Peliroja had an interesting post that fitted in with my recent reading in today's news. I have no problem with someone voicing their political opinion - after all, what do I do each day on here? At the same time, it fascinates and astounds me at how much Hollywood, and lately, musicians, are pushing their views on everyone else. On one hand, more power to them for using their power and influence for something in which they believe. On the other hand, I find myself wondering why they are so vitriolic about it. Celebrities seem determined to be of only one mindset - beating Bush - rather than encouraging the open exchange of ideas. The reason this is foolish: even if they succeed in this election and John Kerry is elected President (work with me on this hypothetical, no matter how unappealing), the same situation they are complaining about is going to be arising in the next election. Of course, that is assuming I am understanding their goal to be as noble as they claim.

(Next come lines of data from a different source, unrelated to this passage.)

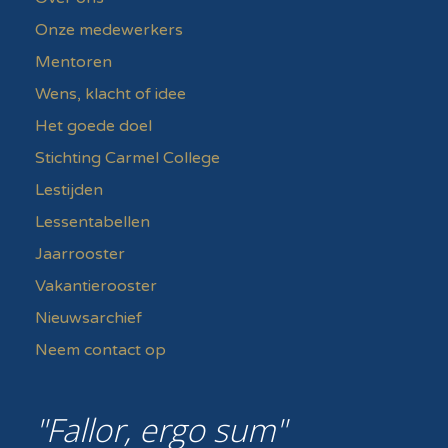
Onze medewerkers
Mentoren
Wens, klacht of idee
Het goede doel
Stichting Carmel College
Lestijden
Lessentabellen
Jaarrooster
Vakantierooster
Nieuwsarchief
Neem contact op
Fallor, ergo sum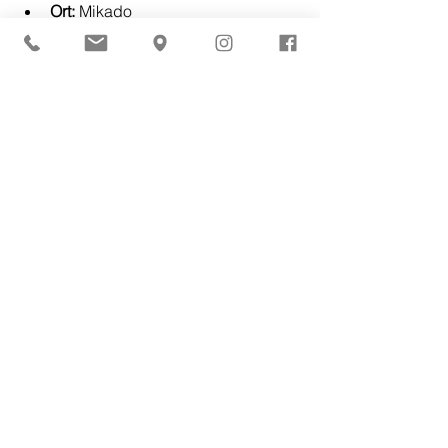
Ort:
 Mikado
Musik:
 House von DJ Soundwave
Eintritt:
 Frei
Wir freuen uns darauf, mit dir einen 
unvergesslichen Abend zu verbringen. 
Also, schnapp dir deine Kollegen und 
Freunde und komm vorbei – das 
Mikado-Team erwartet dich!
Dein MIKADO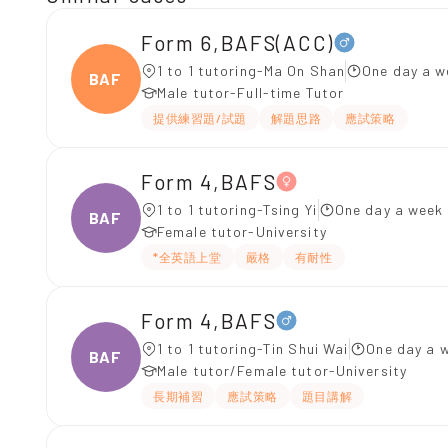
Form 6,BAFS(ACC)
1 to 1 tutoring-Ma On Shan
One day a w
BAFS(
Male tutor-Full-time Tutor
提供練習題/試題
解題思路
應試策略
Form 4,BAFS
1 to 1 tutoring-Tsing Yi
One day a week 
BAFS
Female tutor-University
*全英語上堂
嚴格
有耐性
Form 4,BAFS
1 to 1 tutoring-Tin Shui Wai
One day a w
BAFS
Male tutor/Female tutor-University
長期補習
應試策略
題目講解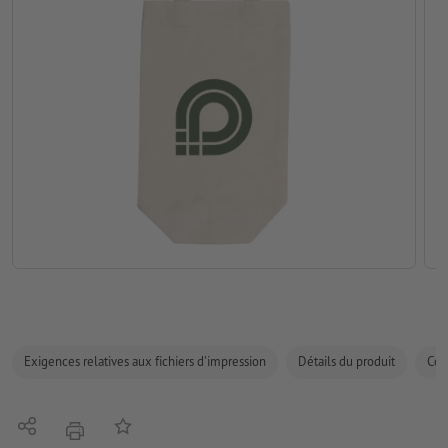
Exigences relatives aux fichiers d'impression
Détails du produit
Com
Partager
Ajouter à liste d'article
imprimer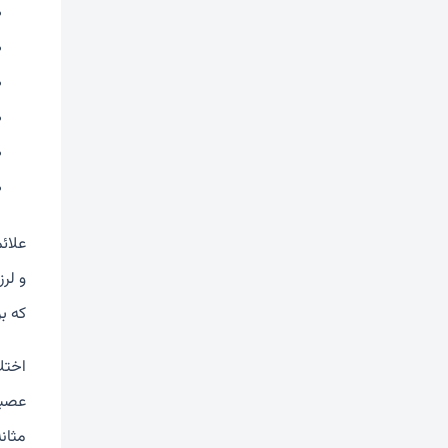
علائم
و لرز
که ب
اختل
عصبی
مثانه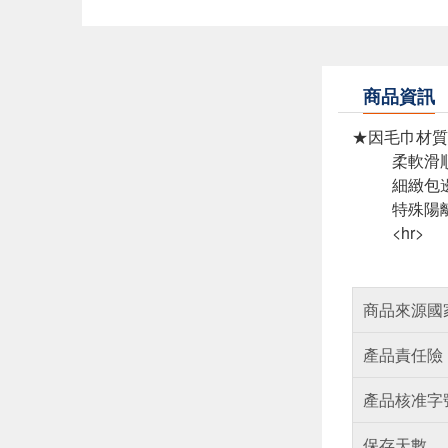
商品資訊
★因毛巾材質
柔軟滑
細緻包
特殊陽
<hr>
商品來源國
產品責任險
產品核准字
保存天數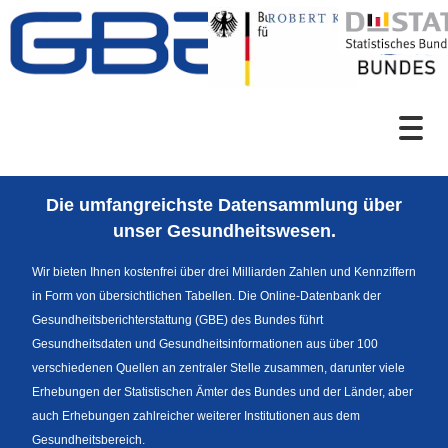
Zum Inhalt
Suche
Die umfangreichste Datensammlung über
Sprachumschaltung
unser Gesundheitswesen.
Wir bieten Ihnen kostenfrei über drei Milliarden Zahlen und Kennziffern
in Form von übersichtlichen Tabellen. Die Online-Datenbank der
Fußzeile
Gesundheitsberichterstattung (GBE) des Bundes führt
Gesundheitsdaten und Gesundheitsinformationen aus über 100
verschiedenen Quellen an zentraler Stelle zusammen, darunter viele
Erhebungen der Statistischen Ämter des Bundes und der Länder, aber
auch Erhebungen zahlreicher weiterer Institutionen aus dem
Gesundheitsbereich.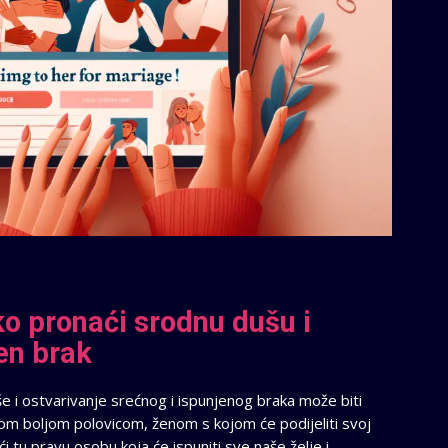
ko pronaći srodnu dušu i
jen brak
e i ostvarivanje srećnog i ispunjenog braka može biti
jom boljom polovicom, ženom s kojom će podijeliti svoj
ći tu pravu osobu koja će ispuniti sve naše želje i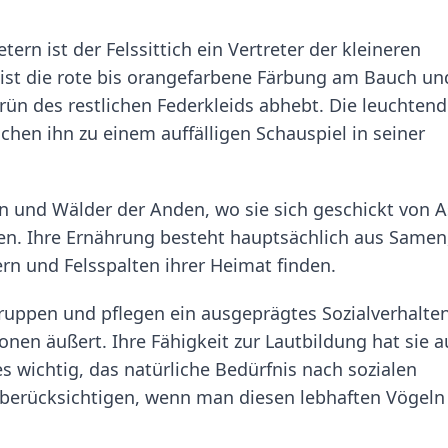
ern ist der Felssittich ein Vertreter der kleineren
 ist die rote bis orangefarbene Färbung am Bauch un
Grün des restlichen Federkleids abhebt. Die leuchten
en ihn zu einem auffälligen Schauspiel in seiner
 und Wälder der Anden, wo sie sich geschickt von A
. Ihre Ernährung besteht hauptsächlich aus Samen
rn und Felsspalten ihrer Heimat finden.
n Gruppen und pflegen ein ausgeprägtes Sozialverhalten
nen äußert. Ihre Fähigkeit zur Lautbildung hat sie 
es wichtig, das natürliche Bedürfnis nach sozialen
erücksichtigen, wenn man diesen lebhaften Vögeln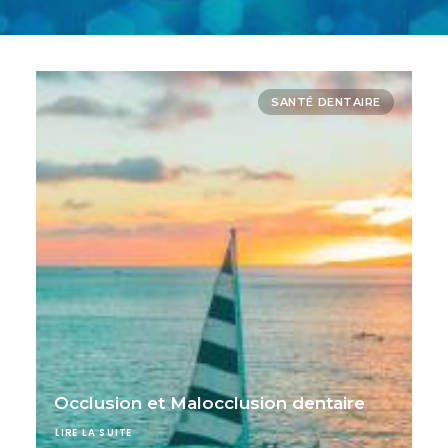
SANTÉ DENTAIRE
Occlusion et Malocclusion dentaire
LIRE LA SUITE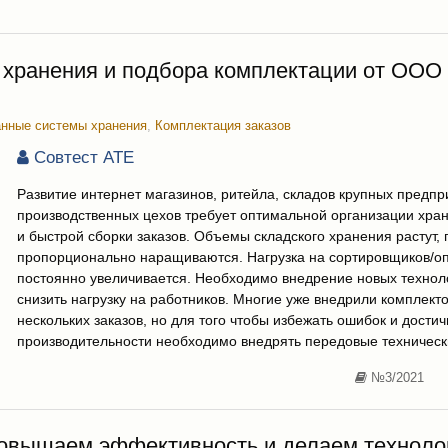
о хранения и подбора комплектации от ОО
нные системы хранения
,
Комплектация заказов
Совтест АТЕ
Развитие интернет магазинов, ритейла, складов крупных предпр
производственных цехов требует оптимальной организации хран
и быстрой сборки заказов. Объемы складского хранения растут,
пропорционально наращиваются. Нагрузка на сортировщиков/о
постоянно увеличивается. Необходимо внедрение новых технол
снизить нагрузку на работников. Многие уже внедрили комплект
нескольких заказов, но для того чтобы избежать ошибок и дости
производительности необходимо внедрять передовые техничес
№3/2021
повышаем эффективность и делаем технол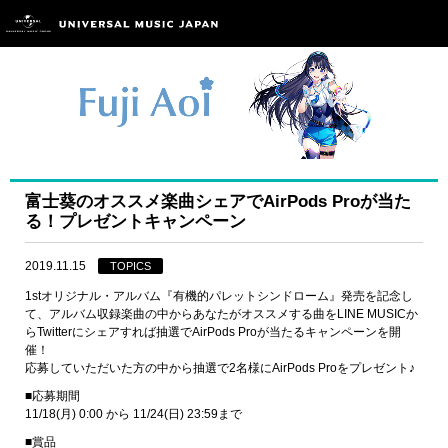
富士葵のオススメ楽曲シェアでAirPods Proが当た
る！プレゼントキャンペーン
2019.11.15
TOPICS
1stオリジナル・アルバム『有機的パレットシンドローム』発売を記念し
て、アルバム収録楽曲の中からあなたがオススメする曲をLINE MUSICか
らTwitterにシェアすれば抽選でAirPods Proが当たるキャンペーンを開
催！
応募していただいた方の中から抽選で2名様にAirPods Proをプレゼント♪
■応募期間
11/18(月) 0:00 から 11/24(日) 23:59まで
■賞品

"If there was a Democrat in the White House, and this was going on, we'd still be doing this," [John] Mellencamp told The Herald-Times of Bloomington in an interview published Sunday. "This is a protest. It's a protest about the abuse of what we feel are American values. And in this case it just so happens that, yes, this is a Republican president, and yes, the proceeds will go to efforts to defeat that Republican president." Mellencamp is joining Bruce Springsteen, the Dixie Chicks and other musicians in an series of October concerts aimed at defeating President Bush's re-election. A July fund-raiser that raised $7.5 million for John Kerry's presidential campaign included Mellencamp performing Texas Bandito, which refers to Bush as "a cheap thug." "I wasn't very politically active before this administration," Mellencamp said. "I had political views, but I always used to say, 'I don't want to hang on anybody's cross or stand on anybody's soapbox. Whatever I need to say, I'll say in my songs.' But things are different now." Mellencamp said a growing intolerance for opposing viewpoints in this nation inspired his participation in the Vote for Change series of 34 shows in 28 cities. Source
If they are truly worried about the silencing of opposing viewpoints, then the concern should be for all opinions to have room to be aired, not just those that do not support President Bush. While I have no doubt if questioned, they would probably say that is their goal, but their means for attaining it currently seems to have only one objective in mind: defeat Bush. They would do better, and probably be taking on less needless risk of alienating fans, if they would worry more about the public forum's tolerance of differing opinions, and less about whether John Kerry has enough money for his campaign. At least then they would be enacting a nationwide change that can continue long after this election has passed. And John Kerry appears to have his monetary needs covered anyway.